Reading Online Novel

Europa Strike(90)


Asterias Linea, Europa

2049 hours Zulu



Downer Niemeyer wished that BJ were here. Unfortunately, she’d just been given a field promotion to gunnery sergeant and put in charge of Second Platoon, which meant she was no longer as expendable as she’d been before. Since he’d had experience piloting lobbers as had she, he’d been asked to take Lance Corporal Gary Staunton with him on a jaunt a thousand kilometers southwest of the base.

It had been a long, brutal trip, too. The idea was not to let the enemy see them coming, so the approach had been made through a series of short, low, ridge-skimming hops instead of one long, high one. The final approach had been made scant meters above the ice, slipping up to a low pressure ridge east of the enemy LZ. They’d touched down and climbed the ridge on foot in order to avoid enemy radar or lidar sweeps.

It had worked.

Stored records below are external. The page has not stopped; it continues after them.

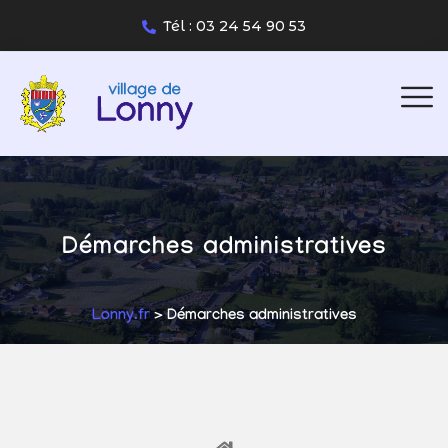
Tél : 03 24 54 90 53
Démarches administratives
Lonny.fr
> Démarches administratives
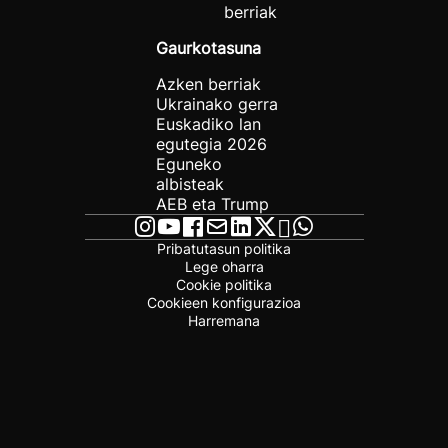
berriak
Gaurkotasuna
Azken berriak
Ukrainako gerra
Euskadiko lan
egutegia 2026
Eguneko
albisteak
AEB eta Trump
Pribatutasun politika
Lege oharra
Cookie politika
Cookieen konfigurazioa
Harremana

Four Chinese landers were visible on the western horizon, together with a radio mast and several surface buildings. Through their helmet optics, electronically magnified, they could see space-suited soldiers on sentry-go at the base of the landers, and several of the ever-present robot tanks.

For the past three hours, they’d crouched on the ridge top, taking turns observing the base. They were far over the horizon from the CWS base, and unable to communicate; in any case, they were under orders to maintain strict EM security, with no leakage at all to tip the enemy off that they were there. Instead, they were to watch…unsure of exactly when the package would strike.

Observe the strike, and try to get an idea of the damage, Warhurst had told them before they’d left the base nearly seven hours earlier. If we can hurt them, if we can even just scare them badly enough that they’ll back off, we have a chance for a relief expedition to make it out from Earth.

Downer had just decided that something must have gone terribly wrong, that Kaminski’s cannon had not worked after all, when the Chinese landers were silhouetted by an intense, blinding flare of white light blossoming from the Europan horizon, a light so bright it momentarily outshone the shrunken sun, and caused Downer’s helmet visor to polarize to black.

The shock wave reached them long seconds later, diminished by distance to a rumble felt through the ice.

The landers remained on the horizon, apparently untouched. Through his optics, Downer could see that the radio mast was down and two of the buildings appeared to have collapsed, but there was little other obvious damage.

Beyond the Chinese LZ, a great, frosty white cloud was seething against the night sky. Downer had seen a cloud like that before, a much smaller one—the cloud of freezing steam boiling above the Pit, back at Cadmus.

The package had missed the enemy LZ. It had breached the ice, opening the ocean to space, but it had missed, damn it, and the shot had been wasted.

Gary tapped his shoulder, and pointed. The second member of the OP had been monitoring a tripod-mounted EM scanner, a device designed to pick up the electromagnetic emissions of enemy troops and vehicles. It served as a kind of passive radar, one that read the electronic noise others made, without giving away its own position by broadcasting on the EM spectrum.

Downer looked at the screen, and his eyes widened. As planned, the enemy cruiser Star Mountain was above the horizon, and if the commentary scrolling up the side of the scanner’s screen was any indication, it was changing course from an equatorial orbit to one that that would take it over the CWS base.

Downer nodded vigorously, and pointed back down the ridge. They had to warn the base, hopefully without bringing down the entire Chinese Expeditionary Force around their heads.

By the time the Star Mountain had passed across the sky to the north and vanished again below the northeastern horizon, they’d boarded their lobber, brought the pile temperature up, and started feeding expellant into the main core tanks.

“Kick it,” Downer said. It was the first word spoken since they’d arrived near the Chinese LZ. With a shudder, the open-top spacecraft rose, drifted a moment, then began accelerating, canting over to put some horizon between it and the enemy landers.

“Zebra, Zebra, this is OP Iceberg. Stand by for encrypted transmission.”

He was staring back at the Chinese LZ as he spoke, knowing his suit camera was picking up what he saw. From two hundred meters up, the crater punched by the railgun round was a vast, steaming black oval perhaps a half kilometer across. The round, with the destructive power of a one-to two-kiloton nuclear blast, had punched through the ice all right, but overshot the enemy LZ by a good five kilometers.

“Iceberg, Zebra,” sounded in his headset, blasted by static. “We are reading you, but poorly. Please repeat, over.”